- Exercise prompt
What you return should be each line of the data containing the string "железобетонные".

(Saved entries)
◇ ◇ ◇ ◇
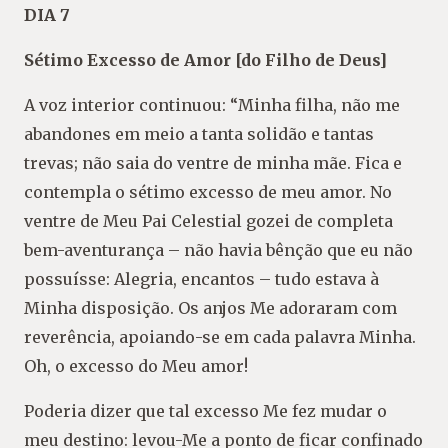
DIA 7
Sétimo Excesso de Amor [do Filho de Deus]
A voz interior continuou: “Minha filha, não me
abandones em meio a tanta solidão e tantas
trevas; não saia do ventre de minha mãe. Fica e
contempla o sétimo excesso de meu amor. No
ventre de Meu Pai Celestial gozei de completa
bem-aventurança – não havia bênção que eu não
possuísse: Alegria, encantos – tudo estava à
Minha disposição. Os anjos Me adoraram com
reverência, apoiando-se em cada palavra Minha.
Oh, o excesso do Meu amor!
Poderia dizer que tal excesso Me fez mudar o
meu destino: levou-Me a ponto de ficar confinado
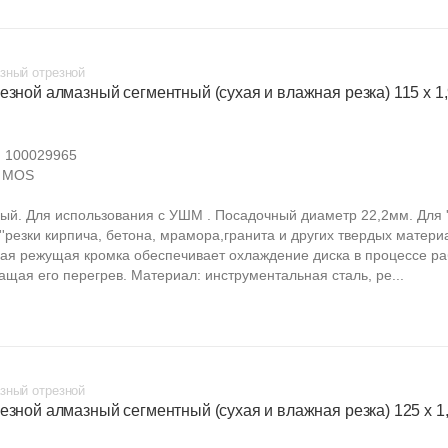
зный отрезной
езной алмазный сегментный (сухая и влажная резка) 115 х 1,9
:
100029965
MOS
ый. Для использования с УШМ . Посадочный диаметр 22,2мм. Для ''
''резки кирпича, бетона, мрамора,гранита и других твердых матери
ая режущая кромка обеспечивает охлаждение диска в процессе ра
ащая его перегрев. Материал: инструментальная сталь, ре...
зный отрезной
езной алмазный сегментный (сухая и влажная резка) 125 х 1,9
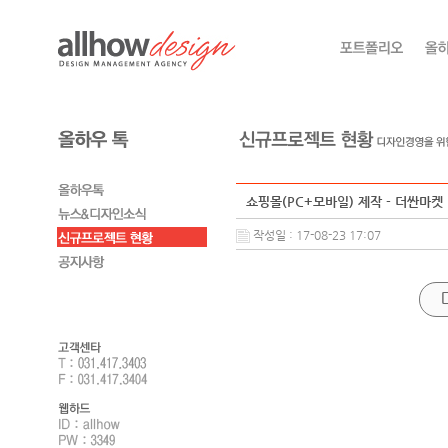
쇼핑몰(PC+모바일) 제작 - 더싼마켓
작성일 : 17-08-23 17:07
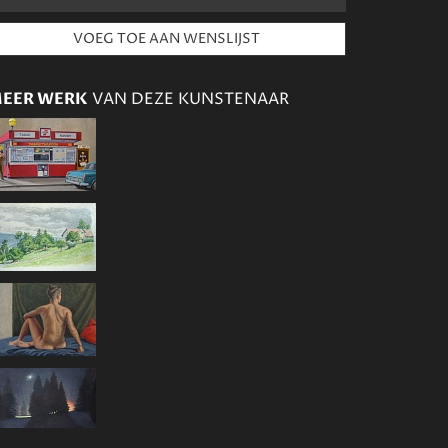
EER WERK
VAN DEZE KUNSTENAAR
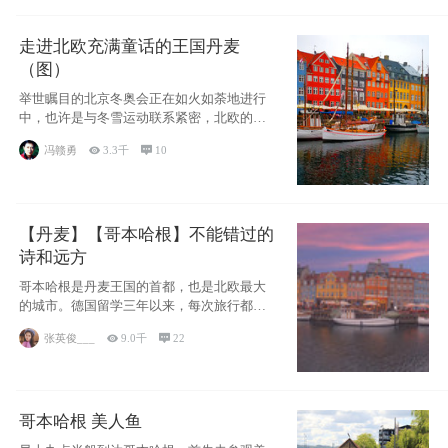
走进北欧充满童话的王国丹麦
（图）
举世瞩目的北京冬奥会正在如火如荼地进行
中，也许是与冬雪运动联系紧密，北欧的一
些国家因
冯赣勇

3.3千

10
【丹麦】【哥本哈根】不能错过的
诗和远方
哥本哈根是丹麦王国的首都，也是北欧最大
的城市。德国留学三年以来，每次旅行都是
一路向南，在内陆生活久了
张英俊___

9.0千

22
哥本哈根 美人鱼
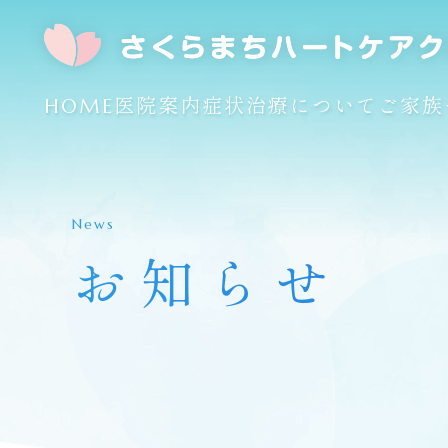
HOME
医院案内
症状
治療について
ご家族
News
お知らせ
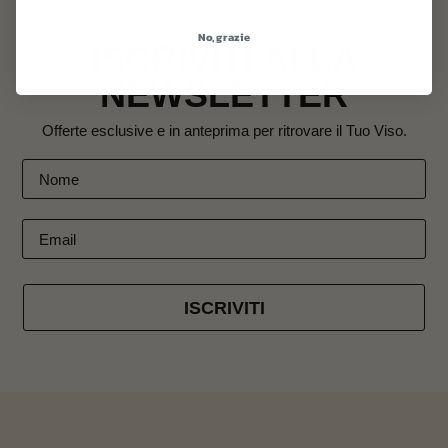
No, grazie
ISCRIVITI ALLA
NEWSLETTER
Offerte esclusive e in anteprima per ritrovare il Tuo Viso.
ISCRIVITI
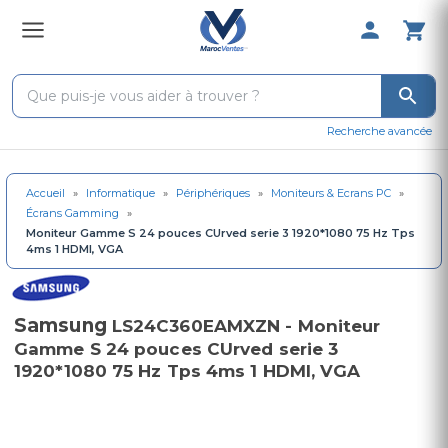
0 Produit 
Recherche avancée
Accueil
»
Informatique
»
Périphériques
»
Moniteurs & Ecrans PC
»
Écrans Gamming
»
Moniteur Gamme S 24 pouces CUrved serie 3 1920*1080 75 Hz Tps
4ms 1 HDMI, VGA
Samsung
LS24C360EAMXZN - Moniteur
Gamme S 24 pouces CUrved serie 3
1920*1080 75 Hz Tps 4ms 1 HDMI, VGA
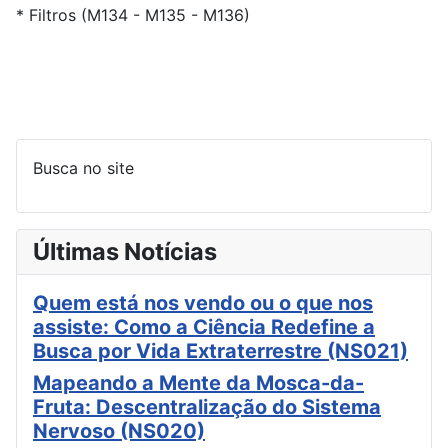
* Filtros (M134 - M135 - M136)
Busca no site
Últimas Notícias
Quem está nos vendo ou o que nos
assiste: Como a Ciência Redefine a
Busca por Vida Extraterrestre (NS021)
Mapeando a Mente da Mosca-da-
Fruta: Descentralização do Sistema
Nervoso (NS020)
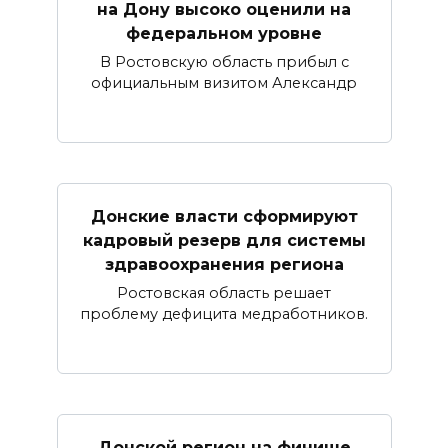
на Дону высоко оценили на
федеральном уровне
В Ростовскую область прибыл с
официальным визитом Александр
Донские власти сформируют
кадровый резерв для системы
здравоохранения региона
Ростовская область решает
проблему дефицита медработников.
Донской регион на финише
◇ ◇ ◇ ◇
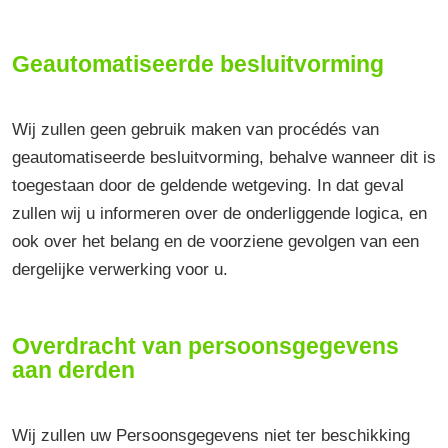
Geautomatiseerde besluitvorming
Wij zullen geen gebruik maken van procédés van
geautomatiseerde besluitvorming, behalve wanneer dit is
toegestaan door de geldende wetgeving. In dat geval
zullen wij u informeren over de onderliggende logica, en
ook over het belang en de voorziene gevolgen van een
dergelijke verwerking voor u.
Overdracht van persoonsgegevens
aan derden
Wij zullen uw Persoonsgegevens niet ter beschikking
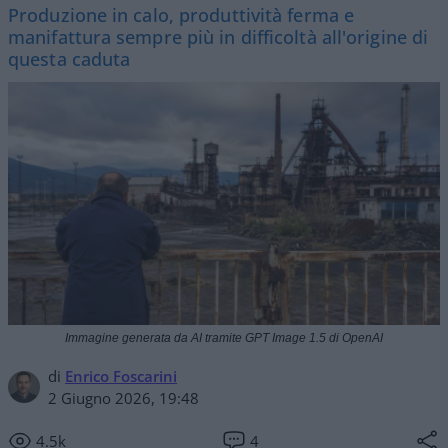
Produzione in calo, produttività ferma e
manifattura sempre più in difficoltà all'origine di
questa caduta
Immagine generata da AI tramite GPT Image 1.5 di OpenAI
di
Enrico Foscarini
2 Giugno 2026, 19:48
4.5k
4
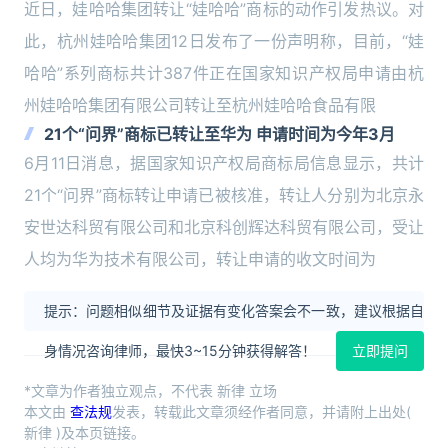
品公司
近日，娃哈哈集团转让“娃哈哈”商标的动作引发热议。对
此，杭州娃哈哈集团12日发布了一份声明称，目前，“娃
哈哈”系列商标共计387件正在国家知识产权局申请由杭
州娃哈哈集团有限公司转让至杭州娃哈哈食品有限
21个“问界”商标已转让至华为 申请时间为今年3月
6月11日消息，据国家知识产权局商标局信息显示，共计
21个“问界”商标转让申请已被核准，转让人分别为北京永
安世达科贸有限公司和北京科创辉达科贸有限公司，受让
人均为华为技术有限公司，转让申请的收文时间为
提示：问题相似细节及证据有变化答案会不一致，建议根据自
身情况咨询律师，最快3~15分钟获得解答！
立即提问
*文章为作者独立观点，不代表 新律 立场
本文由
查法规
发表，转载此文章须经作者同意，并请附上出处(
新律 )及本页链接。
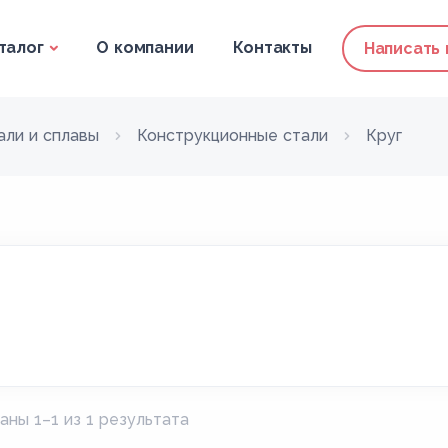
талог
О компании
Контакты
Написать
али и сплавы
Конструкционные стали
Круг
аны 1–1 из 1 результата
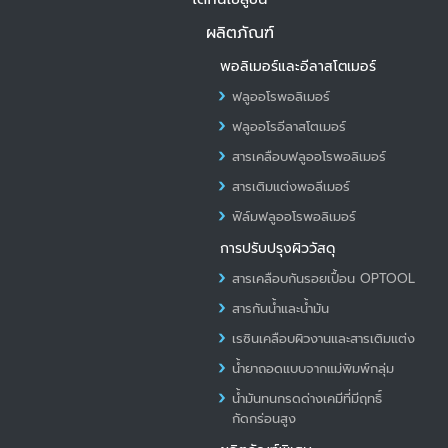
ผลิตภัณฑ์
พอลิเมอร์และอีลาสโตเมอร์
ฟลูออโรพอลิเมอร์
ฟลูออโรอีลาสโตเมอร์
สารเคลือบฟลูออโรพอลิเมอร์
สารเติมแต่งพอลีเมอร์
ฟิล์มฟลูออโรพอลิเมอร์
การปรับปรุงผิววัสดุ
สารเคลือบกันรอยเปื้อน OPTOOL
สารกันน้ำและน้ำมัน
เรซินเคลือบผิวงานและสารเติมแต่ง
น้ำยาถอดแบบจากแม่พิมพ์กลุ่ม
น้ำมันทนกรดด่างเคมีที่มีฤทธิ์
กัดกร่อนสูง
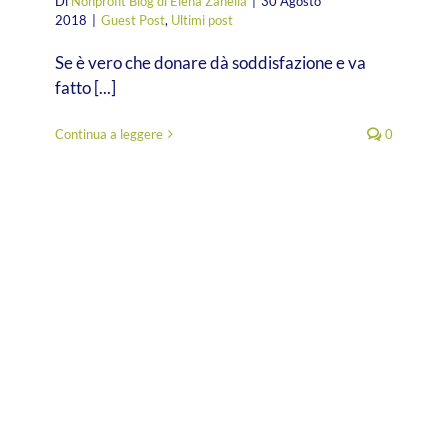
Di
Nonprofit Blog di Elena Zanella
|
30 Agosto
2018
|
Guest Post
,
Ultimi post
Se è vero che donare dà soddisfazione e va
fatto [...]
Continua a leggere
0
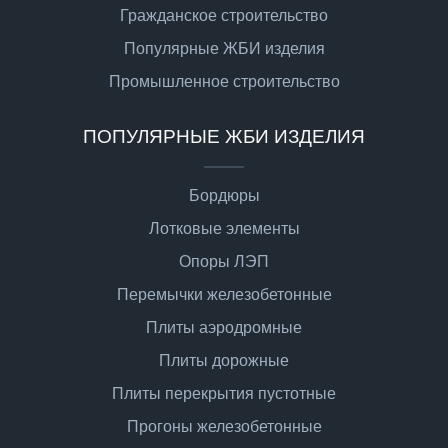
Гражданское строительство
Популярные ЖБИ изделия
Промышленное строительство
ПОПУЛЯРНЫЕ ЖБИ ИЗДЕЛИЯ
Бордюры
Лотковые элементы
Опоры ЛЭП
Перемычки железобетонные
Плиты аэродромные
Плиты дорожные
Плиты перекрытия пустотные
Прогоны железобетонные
◇ ◇ ◇ ◇
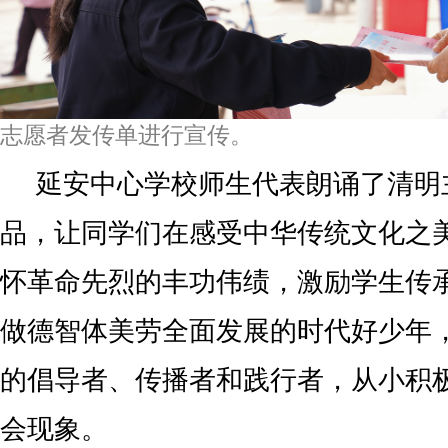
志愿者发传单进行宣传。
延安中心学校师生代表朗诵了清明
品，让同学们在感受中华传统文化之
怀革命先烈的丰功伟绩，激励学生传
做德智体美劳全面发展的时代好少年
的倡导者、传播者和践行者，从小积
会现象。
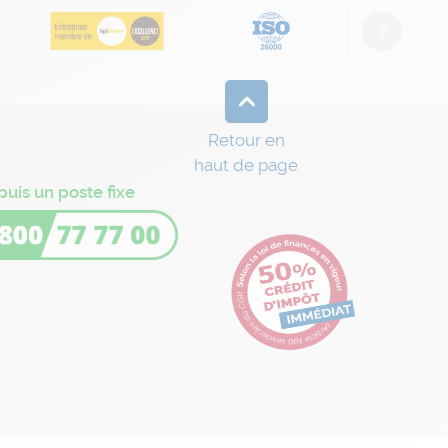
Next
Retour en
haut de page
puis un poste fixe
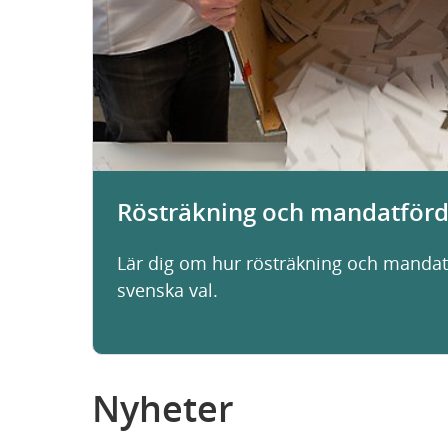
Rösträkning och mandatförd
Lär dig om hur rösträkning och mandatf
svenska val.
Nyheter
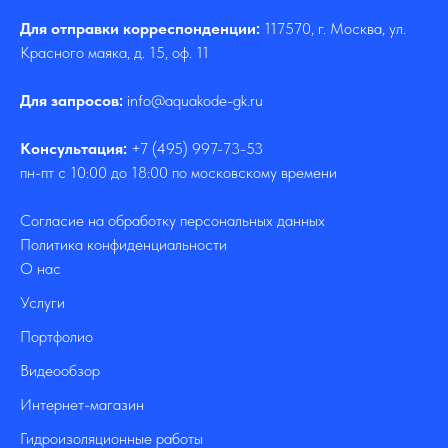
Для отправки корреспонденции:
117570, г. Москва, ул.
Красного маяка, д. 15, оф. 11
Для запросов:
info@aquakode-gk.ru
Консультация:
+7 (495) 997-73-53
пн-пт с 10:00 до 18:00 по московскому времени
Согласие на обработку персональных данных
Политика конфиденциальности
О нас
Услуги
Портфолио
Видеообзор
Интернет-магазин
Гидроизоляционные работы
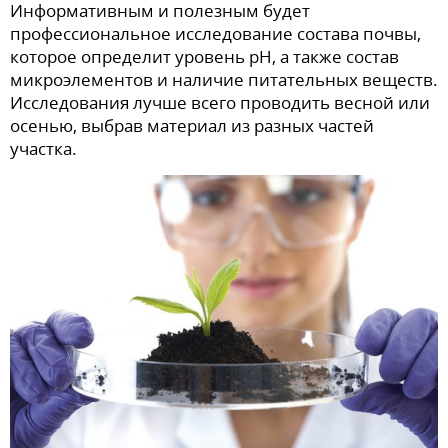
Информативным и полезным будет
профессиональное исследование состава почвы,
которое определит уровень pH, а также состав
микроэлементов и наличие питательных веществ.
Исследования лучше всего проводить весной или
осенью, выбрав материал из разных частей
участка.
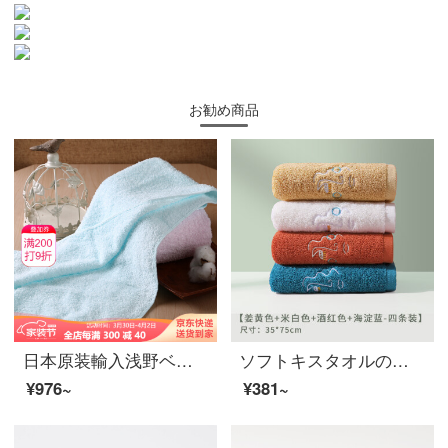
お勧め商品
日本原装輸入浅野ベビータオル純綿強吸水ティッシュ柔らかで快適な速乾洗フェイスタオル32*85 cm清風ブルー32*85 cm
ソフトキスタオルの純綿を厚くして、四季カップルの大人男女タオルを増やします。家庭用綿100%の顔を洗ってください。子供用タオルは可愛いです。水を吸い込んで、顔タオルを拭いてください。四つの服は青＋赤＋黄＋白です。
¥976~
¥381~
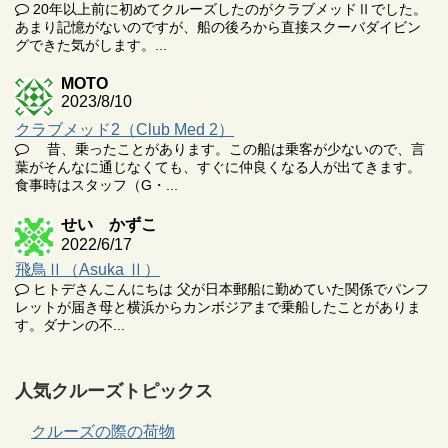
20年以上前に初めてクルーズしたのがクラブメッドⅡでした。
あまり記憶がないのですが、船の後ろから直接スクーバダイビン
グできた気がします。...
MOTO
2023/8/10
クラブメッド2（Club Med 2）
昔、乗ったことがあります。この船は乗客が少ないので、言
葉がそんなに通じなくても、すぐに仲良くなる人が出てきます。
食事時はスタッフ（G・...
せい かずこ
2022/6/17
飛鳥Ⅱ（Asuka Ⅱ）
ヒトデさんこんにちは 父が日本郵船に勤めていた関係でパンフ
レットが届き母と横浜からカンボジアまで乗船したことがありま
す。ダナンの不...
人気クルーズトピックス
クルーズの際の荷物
◇ ◇ ◇ ◇
- Answer below
Перемычки железобетонные
Прогоны железобетонные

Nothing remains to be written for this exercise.